The Gold Dust Aucuba can be propagated through stem cuttings. Choose a healthy, mature stem and cut a 4-6 inch section, ideally with a few leaves attached. Dip the cut end in rooting hormone and plant it in a pot with well-draining soil. Keep the soil moist and place the pot in a location with indirect light. With proper care, the cutting should root in a few weeks, giving you a new Gold Dust Aucuba plant.
The Gold Dust Aucuba’s vibrant green and yellow foliage makes it a standout in any garden. It pairs well with other shade-loving plants that offer contrasting colors or textures. Ferns, hostas, and heucheras are all excellent choices. These plants also appreciate the same moist, well-draining soil conditions that the Gold Dust Aucuba prefers.
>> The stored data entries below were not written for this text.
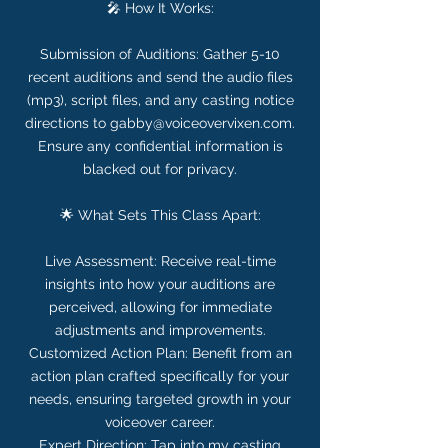
🎤 How It Works:
Submission of Auditions: Gather 5-10
recent auditions and send the audio files
(mp3), script files, and any casting notice
directions to gabby@voiceovervixen.com.
Ensure any confidential information is
blacked out for privacy.
🌟 What Sets This Class Apart:
Live Assessment: Receive real-time
insights into how your auditions are
perceived, allowing for immediate
adjustments and improvements.
Customized Action Plan: Benefit from an
action plan crafted specifically for your
needs, ensuring targeted growth in your
voiceover career.
Expert Direction: Tap into my casting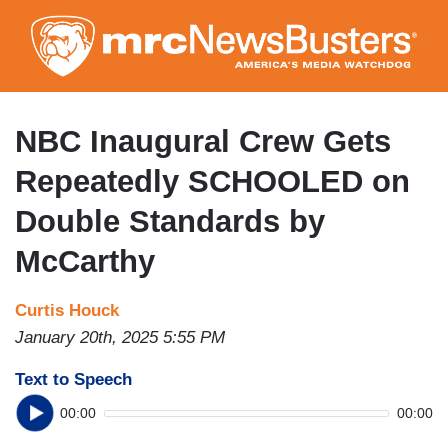
Skip
to
main
content
NBC Inaugural Crew Gets
Repeatedly SCHOOLED on
Double Standards by
McCarthy
Curtis Houck
January 20th, 2025 5:55 PM
Text to Speech
00:00
00:00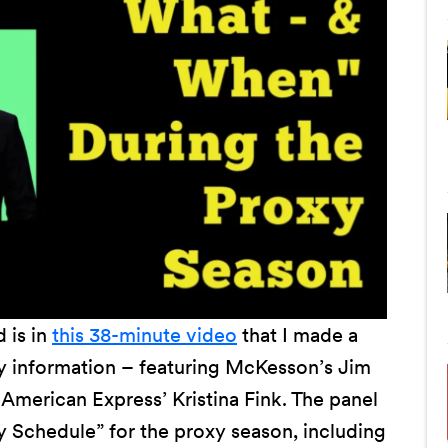
 is in
this 38-minute video
that I made a
ely information – featuring McKesson’s Jim
American Express’ Kristina Fink. The panel
y Schedule” for the proxy season, including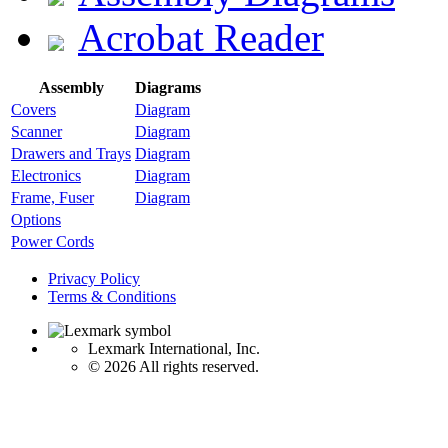
Acrobat Reader
Assembly
Diagrams
Covers
Diagram
Scanner
Diagram
Drawers and Trays
Diagram
Electronics
Diagram
Frame, Fuser
Diagram
Options
Power Cords
Privacy Policy
Terms & Conditions
Lexmark International, Inc.
©
2026 All rights reserved.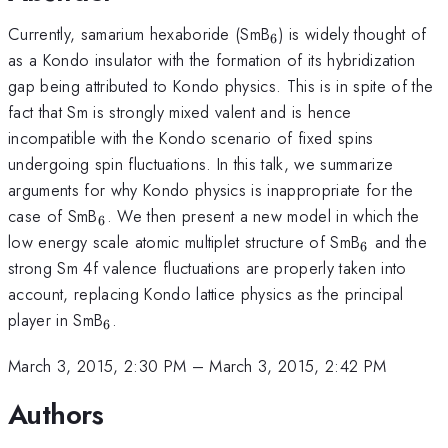
_6
Currently, samarium hexaboride (SmB
) is widely thought of
6
as a Kondo insulator with the formation of its hybridization
gap being attributed to Kondo physics. This is in spite of the
fact that Sm is strongly mixed valent and is hence
incompatible with the Kondo scenario of fixed spins
undergoing spin fluctuations. In this talk, we summarize
arguments for why Kondo physics is inappropriate for the
_6
case of SmB
. We then present a new model in which the
6
_6
low energy scale atomic multiplet structure of SmB
and the
6
strong Sm 4f valence fluctuations are properly taken into
account, replacing Kondo lattice physics as the principal
_6
player in SmB
.
6
March 3, 2015, 2:30 PM
–
March 3, 2015, 2:42 PM
Authors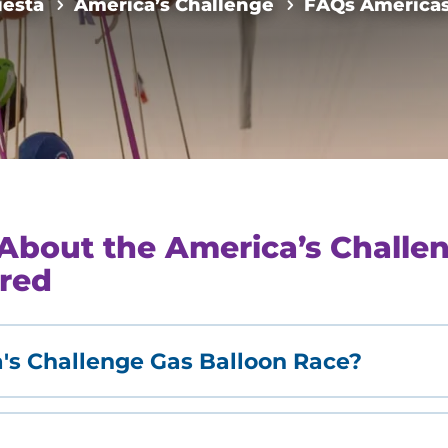
iesta
America’s Challenge
FAQs Americas
About the America’s Challen
red
's Challenge Gas Balloon Race?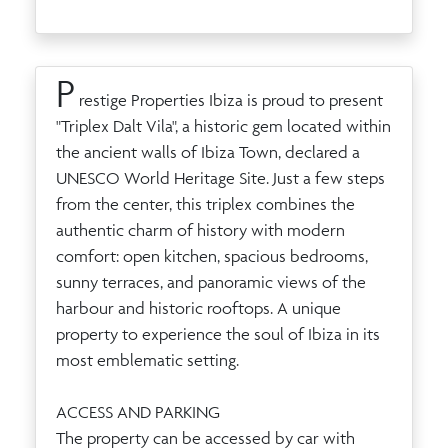
P
restige Properties Ibiza is proud to present
"Triplex Dalt Vila", a historic gem located within
the ancient walls of Ibiza Town, declared a
UNESCO World Heritage Site. Just a few steps
from the center, this triplex combines the
authentic charm of history with modern
comfort: open kitchen, spacious bedrooms,
sunny terraces, and panoramic views of the
harbour and historic rooftops. A unique
property to experience the soul of Ibiza in its
most emblematic setting.
ACCESS AND PARKING
The property can be accessed by car with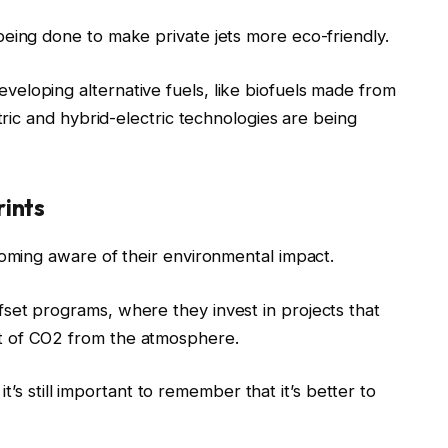
eing done to make private jets more eco-friendly.
eloping alternative fuels, like biofuels made from
ctric and hybrid-electric technologies are being
rints
coming aware of their environmental impact.
set programs, where they invest in projects that
t of CO2 from the atmosphere.
, it’s still important to remember that it’s better to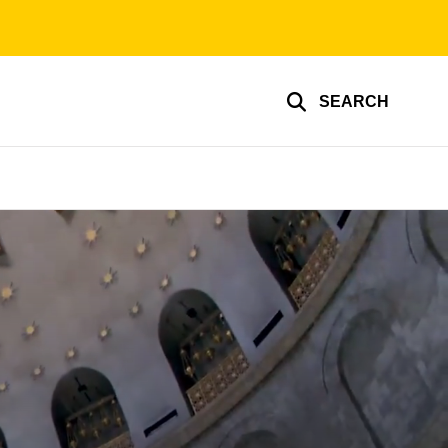
SEARCH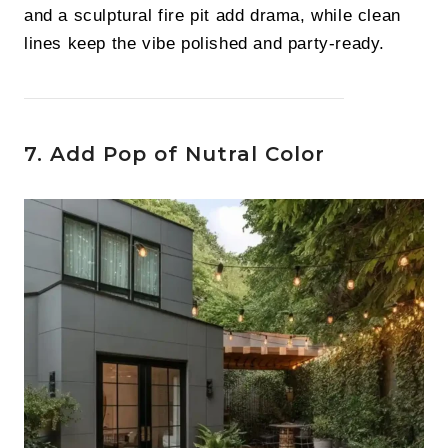
and a sculptural fire pit add drama, while clean
lines keep the vibe polished and party-ready.
7. Add Pop of Nutral Color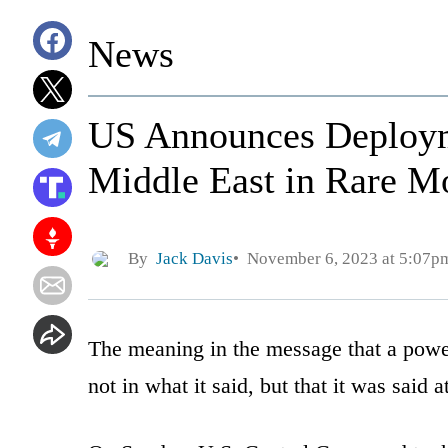
News
US Announces Deploym
Middle East in Rare M
By
Jack Davis
November 6, 2023 at 5:07p
The meaning in the message that a pow
not in what it said, but that it was said at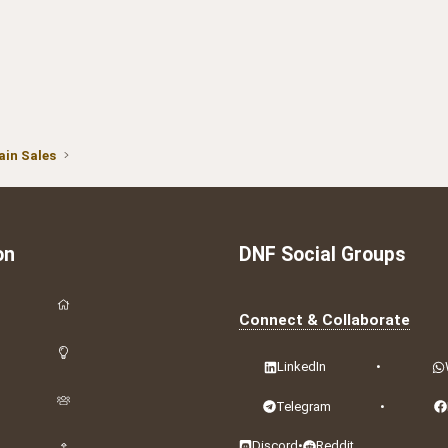
in Sales
on
DNF Social Groups
Connect & Collaborate
LinkedIn
•
Telegram
•
Discord
•
Reddit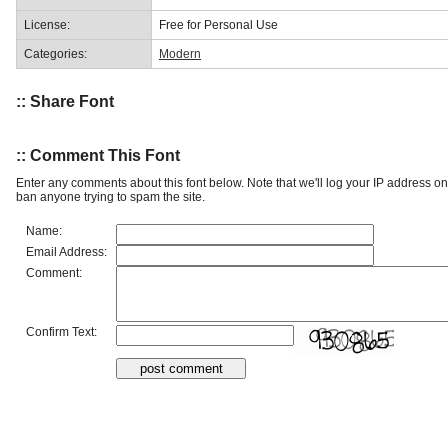
License:
Free for Personal Use
Categories:
Modern
:: Share Font
:: Comment This Font
Enter any comments about this font below. Note that we'll log your IP address 
ban anyone trying to spam the site.
Name:
Email Address:
Comment:
Confirm Text: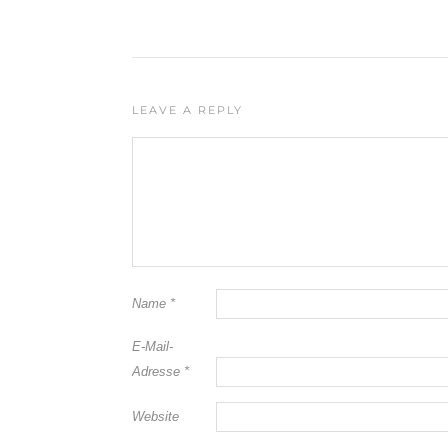
LEAVE A REPLY
Name
*
E-Mail-
Adresse
*
Website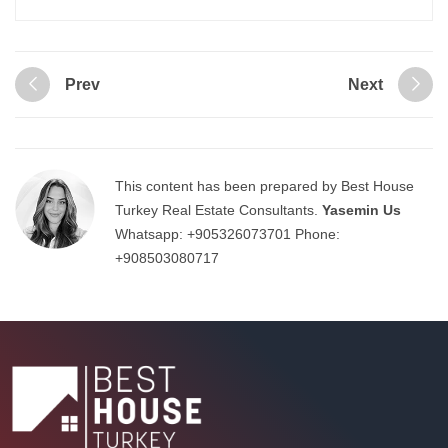
Prev
Next
This content has been prepared by Best House
Turkey Real Estate Consultants.
Yasemin Us
Whatsapp:
+905326073701
Phone:
+908503080717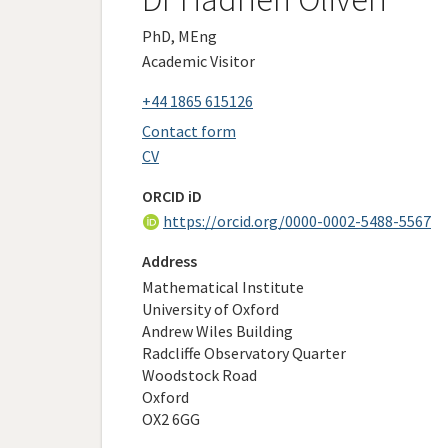
PhD, MEng
Academic Visitor
+44 1865 615126
Contact form
CV
ORCID iD
https://orcid.org/0000-0002-5488-5567
Address
Mathematical Institute
University of Oxford
Andrew Wiles Building
Radcliffe Observatory Quarter
Woodstock Road
Oxford
OX2 6GG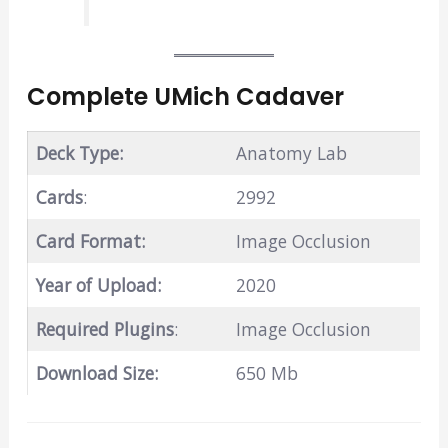
Complete UMich Cadaver
Deck Type:
Anatomy Lab
Cards
:
2992
Card Format:
Image Occlusion
Year of Upload:
2020
Required Plugins
:
Image Occlusion
Download Size:
650 Mb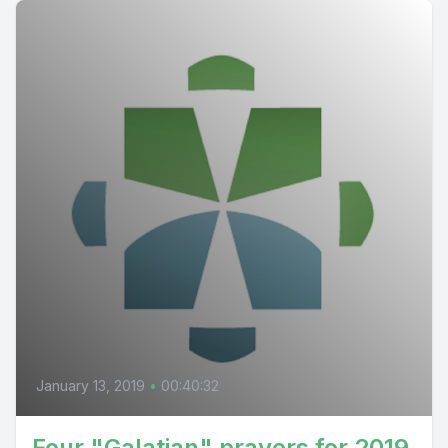
January 13, 2019
•
00:40:32
Four "Galatian" prayers for 2019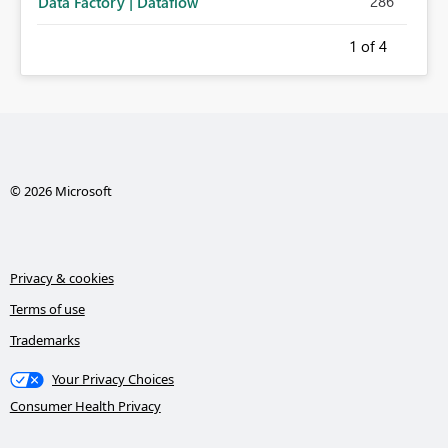
286
Data Factory | Dataflow
1
of 4
© 2026 Microsoft
Privacy & cookies
Terms of use
Trademarks
Your Privacy Choices
Consumer Health Privacy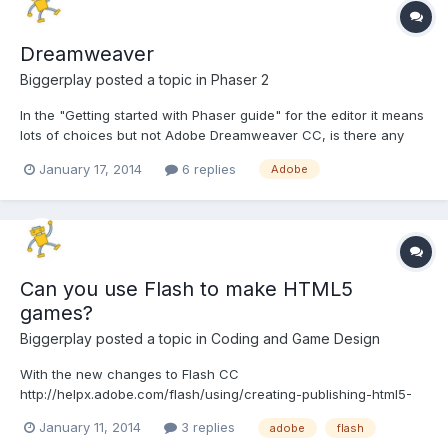
Dreamweaver
Biggerplay
posted a topic in
Phaser 2
In the "Getting started with Phaser guide" for the editor it means
lots of choices but not Adobe Dreamweaver CC, is there any
reason for that? as I already have that and was going to use
January 17, 2014
6 replies
Adobe
that unless there's some major issue with using it?
Can you use Flash to make HTML5
games?
Biggerplay
posted a topic in
Coding and Game Design
With the new changes to Flash CC
http://helpx.adobe.com/flash/using/creating-publishing-html5-
canvas-document.html Is it not possible to use Flash to create
January 11, 2014
3 replies
adobe
flash
HTML5 games? or is it still better to use something like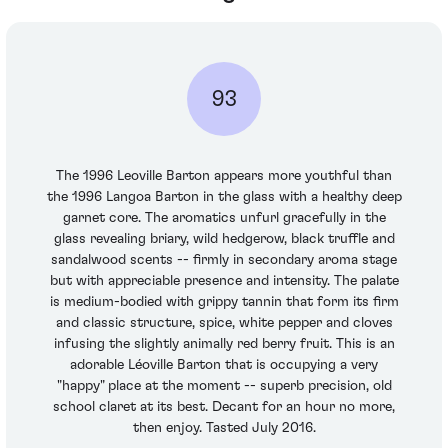
93
The 1996 Leoville Barton appears more youthful than
the 1996 Langoa Barton in the glass with a healthy deep
garnet core. The aromatics unfurl gracefully in the
glass revealing briary, wild hedgerow, black truffle and
sandalwood scents -- firmly in secondary aroma stage
but with appreciable presence and intensity. The palate
is medium-bodied with grippy tannin that form its firm
and classic structure, spice, white pepper and cloves
infusing the slightly animally red berry fruit. This is an
adorable Léoville Barton that is occupying a very
"happy" place at the moment -- superb precision, old
school claret at its best. Decant for an hour no more,
then enjoy. Tasted July 2016.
The Gold Dust Aucuba has a rich history that dates back centuries. It is native to the shaded and moist woodlands of Japan, Korea, and China. In 1783, it was introduced in England by John Graeffer and thrived in heated greenhouses. By the 19th Century, it became widely cultivated by gardeners, earning the nickname ‘Gold Plant’ due to its colorful yellow and green foliage. In the 1860s, Robert Hall introduced the plant to gardeners in the U.S., where it has since become a beloved addition to many gardens.
If the leaves of your Gold Dust Aucuba start to turn black, it may be receiving too much sunlight. This plant is a true shade-lover and its foliage can scorch and turn black if exposed to too much sun. If this happens, consider relocating your plant to a shadier location. If moving the plant is not an option, try providing some shade with a garden umbrella or shade cloth.